A government spokesman, Maj. Gen. Weerachon Sukhondhapatipak, said Wednesday that he had not yet read the entire report, but that he was already offended by its tone.
“A constructive comment will lead to a solution and to cooperation between Thailand and Amnesty International,” he said in a telephone interview. “But it seems they are criticizing in nonconstructive ways.”
Mr. Ginbar said that while Amnesty argues that repression has increased since the coup, his group seeks to work constructively with the junta. In addition to criticism of police and military tactics, the report contains “concrete and doable recommendations” regarding legal and criminal justice reform, he said.
“It’s not about condemnations and screaming,” he said.
Previous Thai governments also sanctioned beatings and other abusive interrogation tactics, said Pawinee Chumsri, a human rights lawyer in Bangkok and a member of Thai Lawyers for Human Rights, a Bangkok-based civic group that provided letters from alleged victims for the Amnesty report.
But Ms. Pawinee said the junta typically uses interrogation methods that are harder to trace — nearly suffocating detainees with plastic bags, for example, or arresting their family members as a form of psychological torture.
“You’ll never see the wounds,” Ms. Pawinee said by telephone. “It’s not like the broken bones or anything else we saw in the past.”

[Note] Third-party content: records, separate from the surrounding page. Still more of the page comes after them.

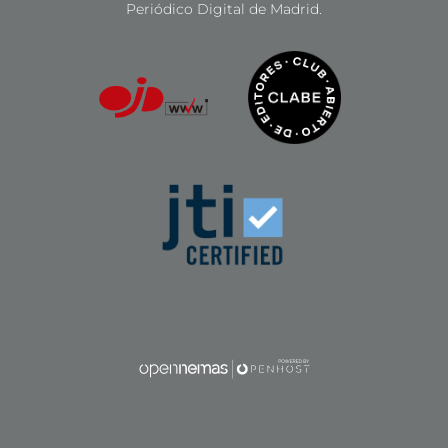
Periódico Digital de Madrid.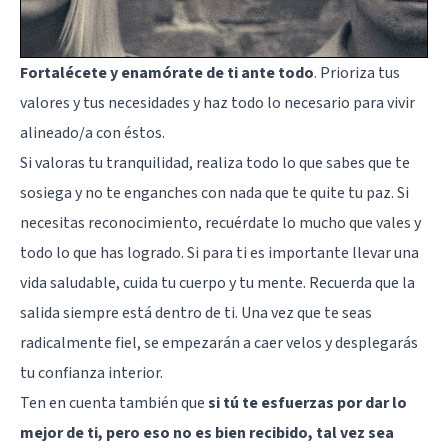
Fortalécete y enamórate de ti ante todo
. Prioriza tus
valores y tus necesidades y haz todo lo necesario para vivir
alineado/a con éstos.
Si valoras tu tranquilidad, realiza todo lo que sabes que te
sosiega y no te enganches con nada que te quite tu paz. Si
necesitas reconocimiento, recuérdate lo mucho que vales y
todo lo que has logrado. Si para ti es importante llevar una
vida saludable, cuida tu cuerpo y tu mente. Recuerda que la
salida siempre está dentro de ti. Una vez que te seas
radicalmente fiel, se empezarán a caer velos y desplegarás
tu confianza interior.
Ten en cuenta también que
si tú te esfuerzas por dar lo
mejor de ti, pero eso no es bien recibido, tal vez sea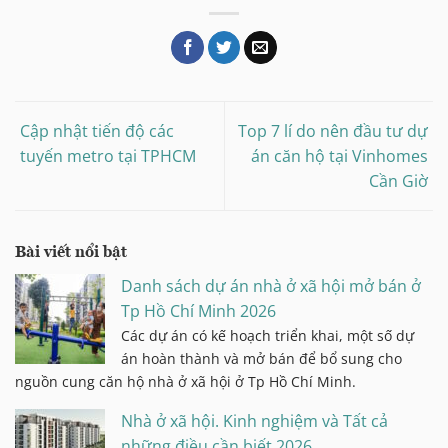
Cập nhật tiến độ các
Top 7 lí do nên đầu tư dự
tuyến metro tại TPHCM
án căn hộ tại Vinhomes
Cần Giờ
Bài viết nổi bật
Danh sách dự án nhà ở xã hội mở bán ở
Tp Hồ Chí Minh 2026
Các dự án có kế hoạch triển khai, một số dự
án hoàn thành và mở bán để bổ sung cho
nguồn cung căn hộ nhà ở xã hội ở Tp Hồ Chí Minh.
Nhà ở xã hội. Kinh nghiệm và Tất cả
những điều cần biết 2026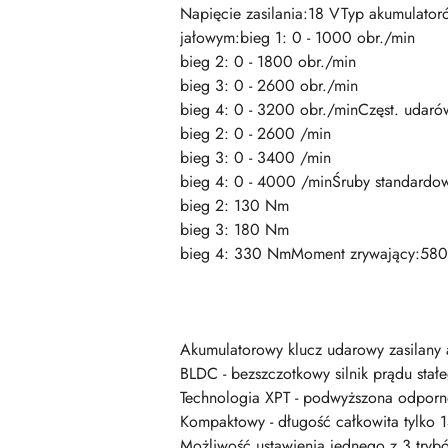
Napięcie zasilania:18 VTyp akumulator
jałowym:bieg 1: 0 - 1000 obr./min
bieg 2: 0 - 1800 obr./min
bieg 3: 0 - 2600 obr./min
bieg 4: 0 - 3200 obr./minCzęst. udaró
bieg 2: 0 - 2600 /min
bieg 3: 0 - 3400 /min
bieg 4: 0 - 4000 /minŚruby standardo
bieg 2: 130 Nm
bieg 3: 180 Nm
bieg 4: 330 NmMoment zrywający:580 
Akumulatorowy klucz udarowy zasilany 
BLDC - bezszczotkowy silnik prądu stał
Technologia XPT - podwyższona odporno
Kompaktowy - długość całkowita tylk
Możliwość ustawienia jednego z 3 tryb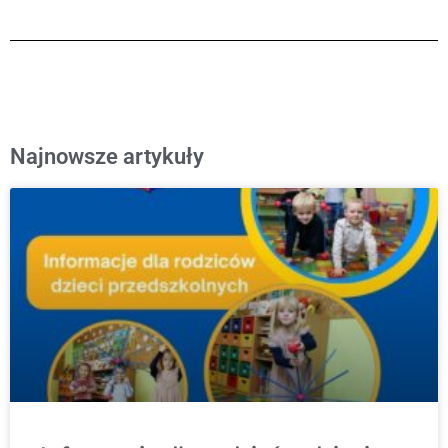
Najnowsze artykuły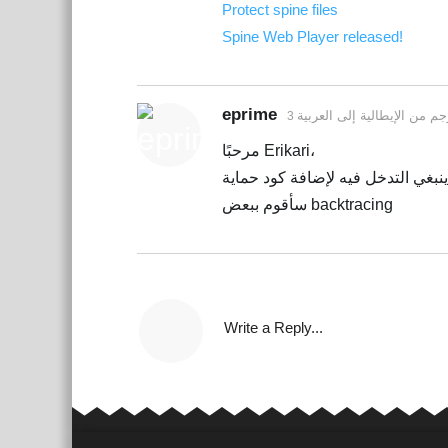
Protect spine files
Spine Web Player released!
eprime
رجم من
الإيطالية
إلى
العربية
مرحبًا Erikari،
سأقوم ببعض backtracing
Write a Reply...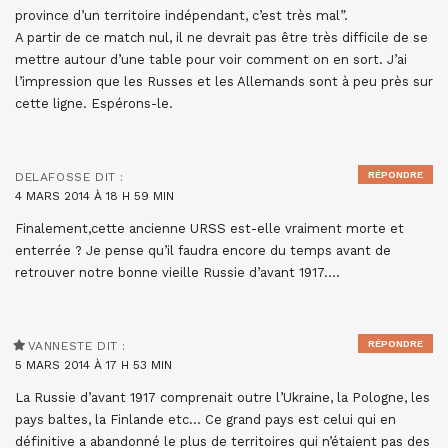
province d’un territoire indépendant, c’est très mal”.
A partir de ce match nul, il ne devrait pas être très difficile de se
mettre autour d’une table pour voir comment on en sort. J’ai
l’impression que les Russes et les Allemands sont à peu près sur
cette ligne. Espérons-le.
RÉPONDRE
DELAFOSSE
DIT :
4 MARS 2014 À 18 H 59 MIN
Finalement,cette ancienne URSS est-elle vraiment morte et
enterrée ? Je pense qu’il faudra encore du temps avant de
retrouver notre bonne vieille Russie d’avant 1917….
RÉPONDRE
VANNESTE
DIT :
5 MARS 2014 À 17 H 53 MIN
La Russie d’avant 1917 comprenait outre l’Ukraine, la Pologne, les
pays baltes, la Finlande etc… Ce grand pays est celui qui en
définitive a abandonné le plus de territoires qui n’étaient pas des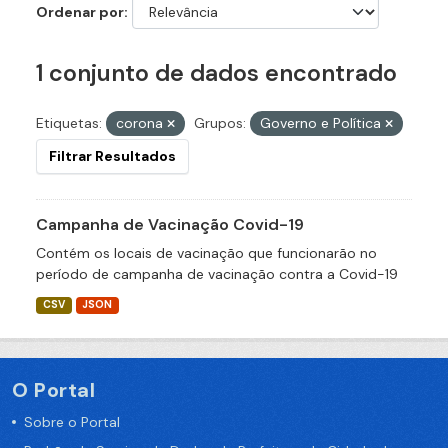
Ordenar por
1 conjunto de dados encontrado
Etiquetas:
corona
Grupos:
Governo e Política
Filtrar Resultados
Campanha de Vacinação Covid-19
Contém os locais de vacinação que funcionarão no
período de campanha de vacinação contra a Covid-19
CSV
JSON
O Portal
Sobre o Portal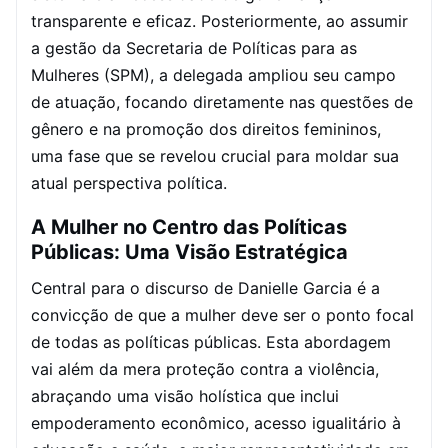
transparente e eficaz. Posteriormente, ao assumir
a gestão da Secretaria de Políticas para as
Mulheres (SPM), a delegada ampliou seu campo
de atuação, focando diretamente nas questões de
gênero e na promoção dos direitos femininos,
uma fase que se revelou crucial para moldar sua
atual perspectiva política.
A Mulher no Centro das Políticas
Públicas: Uma Visão Estratégica
Central para o discurso de Danielle Garcia é a
convicção de que a mulher deve ser o ponto focal
de todas as políticas públicas. Esta abordagem
vai além da mera proteção contra a violência,
abraçando uma visão holística que inclui
empoderamento econômico, acesso igualitário à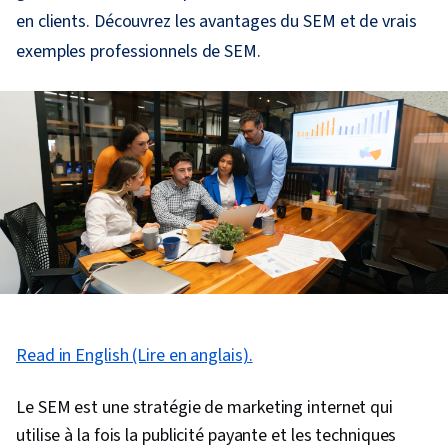
en clients. Découvrez les avantages du SEM et de vrais
exemples professionnels de SEM.
Read in English (Lire en anglais).
Le SEM est une stratégie de marketing internet qui
utilise à la fois la publicité payante et les techniques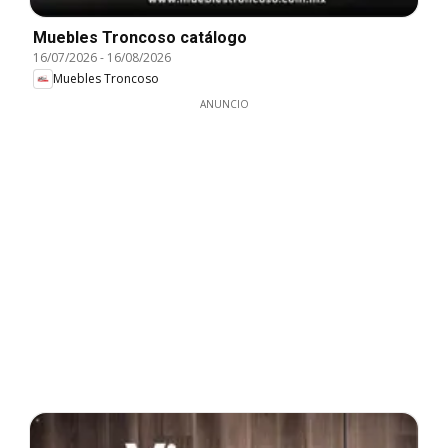
Muebles Troncoso catálogo
16/07/2026
-
16/08/2026
Muebles Troncoso
ANUNCIO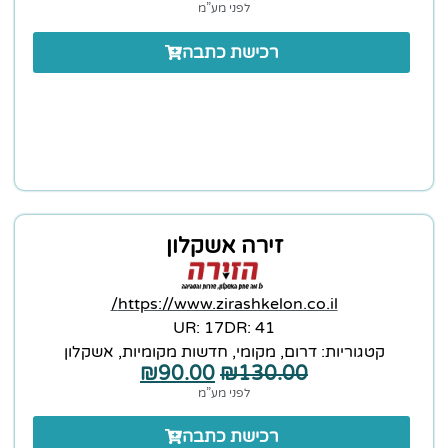
לפני מע”מ
רכישת כתבה
זירה אשקלון
https://www.zirashkelon.co.il/
17 :UR
41 :DR
קטגוריות:
דרום
,
מקומי
,
חדשות מקומיות
,
אשקלון
₪
90.00
₪
130.00
לפני מע”מ
רכישת כתבה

The Amnesty event was not the first human rights briefing to have been canceled during the junta’s rule. In September 2014, Thai Lawyers for Human Rights canceled a briefing at the Foreign Correspondents’ Club of Thailand under pressure from the military. In June 2015, the junta forced the New York-based advocacy group Human Rights Watch to cancel a planned briefing in Bangkok about alleged human rights abuses in Vietnam.
Laurent Meillan, the acting regional representative for the United Nations Human Rights Office for Southeast Asia, said in a statement on Wednesday that Amnesty International’s report corroborated previous findings by the United Nations Committee Against Torture.
The military government’s decision to prevent the group’s employees from speaking publicly “raises serious questions about the ability of international organizations to stage public events in Thailand,” Mr. Meillan added.
The junta has vowed to restore democracy but has also repeatedly postponed scheduling elections. Critics say that a referendum in August in which Thai voters approved a new junta-backed constitution was marred by the junta’s restrictions on campaigning and news coverage.